Did you know that LG makes Windows Phone 7 devices? Yeah, we didn't either. LG has been a respectable runner in the Android world for the last couple of years, but apparently their performance on Windows Phone 7 - or perhaps just the platform's performance as a whole - hasn't been very inspiring. Today the company announced that it's giving up Microsoft's platform in favor of Android for all its forthcoming smartphones. Now if only Nokia could follow suit.
WPCentral reported LG's initial press release, quoting a spokesperson saying that "the total unit of Windows Phone sold in the global market is not a meaningful figure." That statement holds up: in the latest ComScore market share numbers, combined numbers for Windows Phone 7 and the older Windows Mobile together accounted for only 3.9% of US sales, compared with just over 50% for Android. LG's seen a fair bit of success with the open source platform: their flagship Optimus LTE has sold over a million units worldwide in its various incarnations, including the AT&T LG Nitro HD and the Verizon LG Spectrum here in the US.

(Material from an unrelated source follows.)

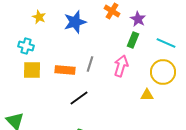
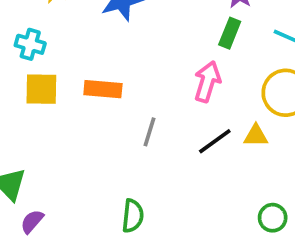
gray line: (90, 64) -> (150, 132), moved
black line: (79, 98) -> (215, 141), moved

LG should be concerned about at least one thing with this decision: Microsoft. The Windows developer has seen fit to sue Android manufacturers like Samsung and HTC, resulting in undisclosed settlements in both cases. These are speculated to contain clauses that encourage the manufacturers to focus more on their Windows Phone 7 devices. We'll see what litigious developments unfold, but if you listen closely, you can hear the sound of Redmond-area lawyers packing their briefcases.